Strange Academy #1 hits stores this week.
Decorum #1 (Image)
Jonathan Hickman (writer), Mike Huddleston (artist)
Jonathan Hickman has been busy lately reinvigorating Marvel’s X-Men line (at C2E2 last weekend, Marvel even announced that he'll be overseeing an upcoming crossover tantalizingly called X of Swords). Decorum marks his return to Image, where Hickman has previously written books as diverse as the post-apocalyptic epic East of West, the occult Wall Street mystery The Black Monday Murders, and the mad scientist marathon The Manhattan Projects. Decorum is clearly in a sci-fi lane, set in a world where there are many assassins spread across the universe. As implied by the title, Decorum focuses on the most well-mannered of these killers… but anyone familiar with Hickman’s work should expect things to get a lot more complicated than that.

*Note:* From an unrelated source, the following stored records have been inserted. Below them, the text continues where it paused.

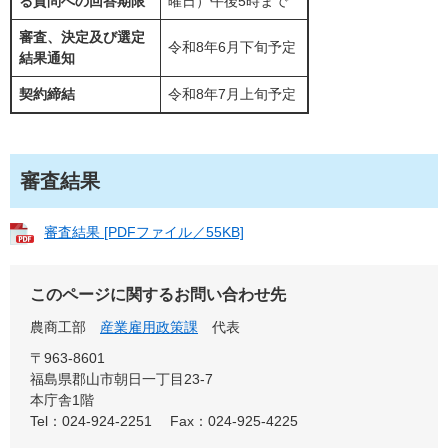
る質問への回答期限
曜日）午後5時まで
審査、決定及び選定
令和8年6月下旬予定
結果通知
契約締結
令和8年7月上旬予定
審査結果
審査結果 [PDFファイル／55KB]
このページに関するお問い合わせ先
農商工部
産業雇用政策課
代表
〒963-8601
福島県郡山市朝日一丁目23-7
本庁舎1階
Tel：024-924-2251
Fax：024-925-4225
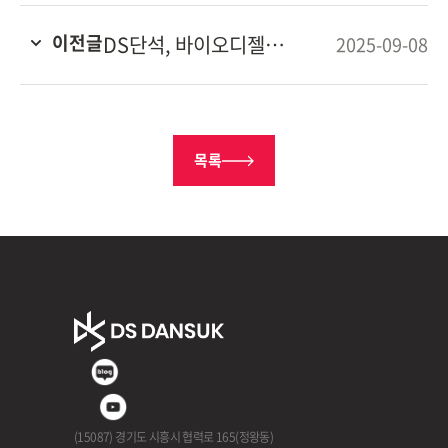
이전글
DS단석, 바이오디젤 공정 개선 “수익성 및 원료 경쟁력 확보”
2025-09-08
목록
(15087) 경기도 시흥시 협력로 165(정왕동)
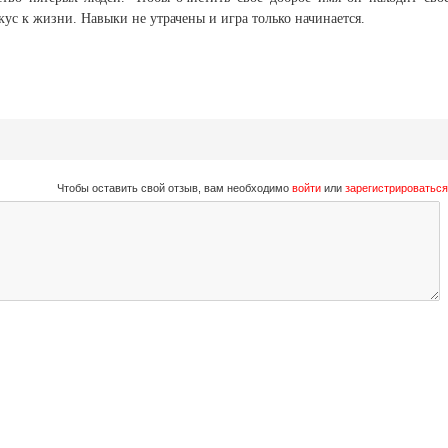
кус к жизни. Навыки не утрачены и игра только начинается.
Чтобы оставить свой отзыв, вам необходимо
войти
или
зарегистрироваться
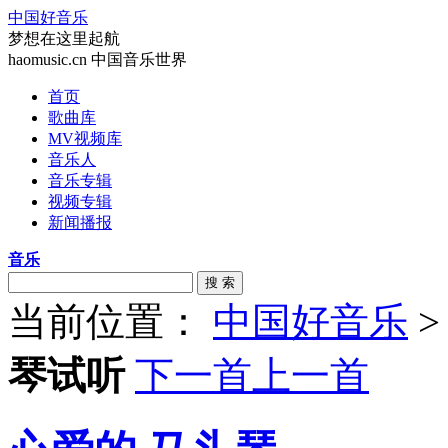
中国好音乐
梦想在这里起航
haomusic.cn 中国音乐世界
首页
歌曲库
MV视频库
音乐人
音乐专辑
视频专辑
新闻播报
音乐
搜 索
当前位置：
中国好音乐
琴试听
下一首
上一首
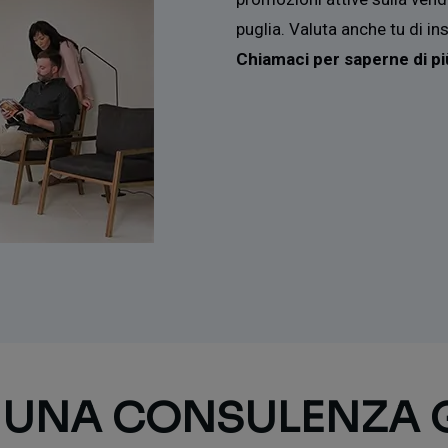
puglia. Valuta anche tu di ins
Chiamaci per saperne di pi
I UNA CONSULENZA 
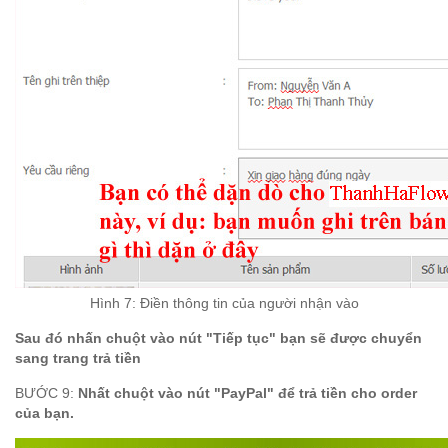
Hình 7:
Đi
ền th
ông tin c
ủa ng
ư
ời nh
ận v
ào
Sau đó nhấn chuột vào nút "Tiếp tục" bạn sẽ được chuyển
sang trang trả tiền
BƯỚC 9:
Nhất chuột vào nút "PayPal" để trả tiền cho order
của bạn.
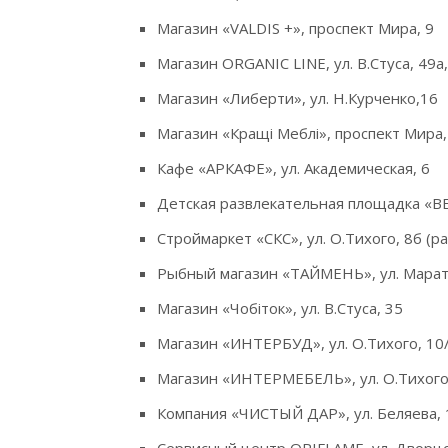
Магазин «VALDIS +», проспект Мира, 9
Магазин ORGANIC LINE, ул. В.Стуса, 49
Магазин «Либерти», ул. Н.Курченко,16
Магазин «Кращі Меблі», проспект Мира,
Кафе «АРКАФЕ», ул. Академическая, 6
Детская развлекательная площадка «В
Строймаркет «СКС», ул. О.Тихого, 8б (р
Рыбный магазин «ТАЙМЕНЬ», ул. Марат
Магазин «Чобіток», ул. В.Стуса, 35
Магазин «ИНТЕРБУД», ул. О.Тихого, 10
Магазин «ИНТЕРМЕБЕЛЬ», ул. О.Тихого
Компания «ЧИСТЫЙ ДАР», ул. Беляева,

Decorum #1 hits stands March 11.
No One Left to Fight collection (Dark Horse)
Aubrey Sitterson (writer), Fico Ossio (artist)
“How do you give your life meaning after you’ve accomplished the thing that’s defined your life?” That was the question writer Aubrey Sitterson posed to EW last summer when first describing this comic. It’s a question relevant for all kinds of people: doctors, strivers, thirtysomethings everywhere. No One Left to Fight poses that question in the context of classic fighting manga like Dragon Ball Z. Protagonist Vâle has spent years training and mastering mystical martial arts but has now run out of villains to defeat — which means he doesn’t know what to do with the rest of his life. Vâle triumphed over his rival Timor as martial arts students, but now Timor has a beautiful family with the lovely Krysta, so who really won? Don’t worry, though, it’s not all existential drama. Fico Ossio’s character designs are endlessly fascinating to look at, and his vibrant colors make the whole book pop off the page. Don’t take the title too seriously — there is indeed one hell of an epic fight towards the end, Ossio’s depiction of which needs to be seen to be believed.
Now you can read the whole miniseries in one easy volume. Sitterson has made clear that both he and Ossio are interested in doing more with these characters and world, but this being comics, that all depends on how well this book does, so check it out if you’re intrigued!
No One Left to Fight hits stores as a collected edition March 24.